Saved data entries
▶

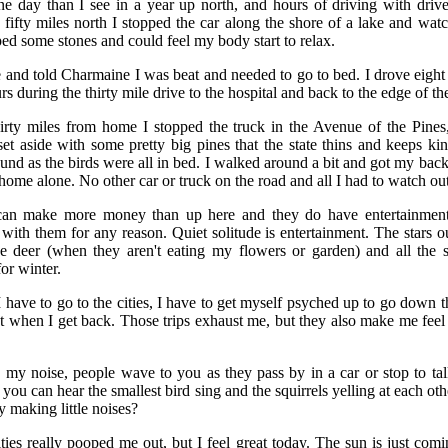
ne day than I see in a year up north, and hours of driving with drivers
ifty miles north I stopped the car along the shore of a lake and wat
ped some stones and could feel my body start to relax.
 and told Charmaine I was beat and needed to go to bed. I drove eight
rs during the thirty mile drive to the hospital and back to the edge of th
rty miles from home I stopped the truck in the Avenue of the Pines
set aside with some pretty big pines that the state thins and keeps kin
und as the birds were all in bed. I walked around a bit and got my back 
s home alone. No other car or truck on the road and all I had to watch ou
 can make more money than up here and they do have entertainment
 with them for any reason. Quiet solitude is entertainment. The stars ou
the deer (when they aren't eating my flowers or garden) and all the 
or winter.
 have to go to the cities, I have to get myself psyched up to go down th
t when I get back. Those trips exhaust me, but they also make me feel 
 my noise, people wave to you as they pass by in a car or stop to tal
, you can hear the smallest bird sing and the squirrels yelling at each o
y making little noises?
cities really pooped me out, but I feel great today. The sun is just com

◀

- _INSTRUCTIONS TO FOLLOW_:
Among the entries, find every line holding "truck" and return it.

- _TASK RESPONSE_:
rty miles from home I stopped the truck in the Avenue of the Pines
s home alone. No other car or truck on the road and all I had to watch ou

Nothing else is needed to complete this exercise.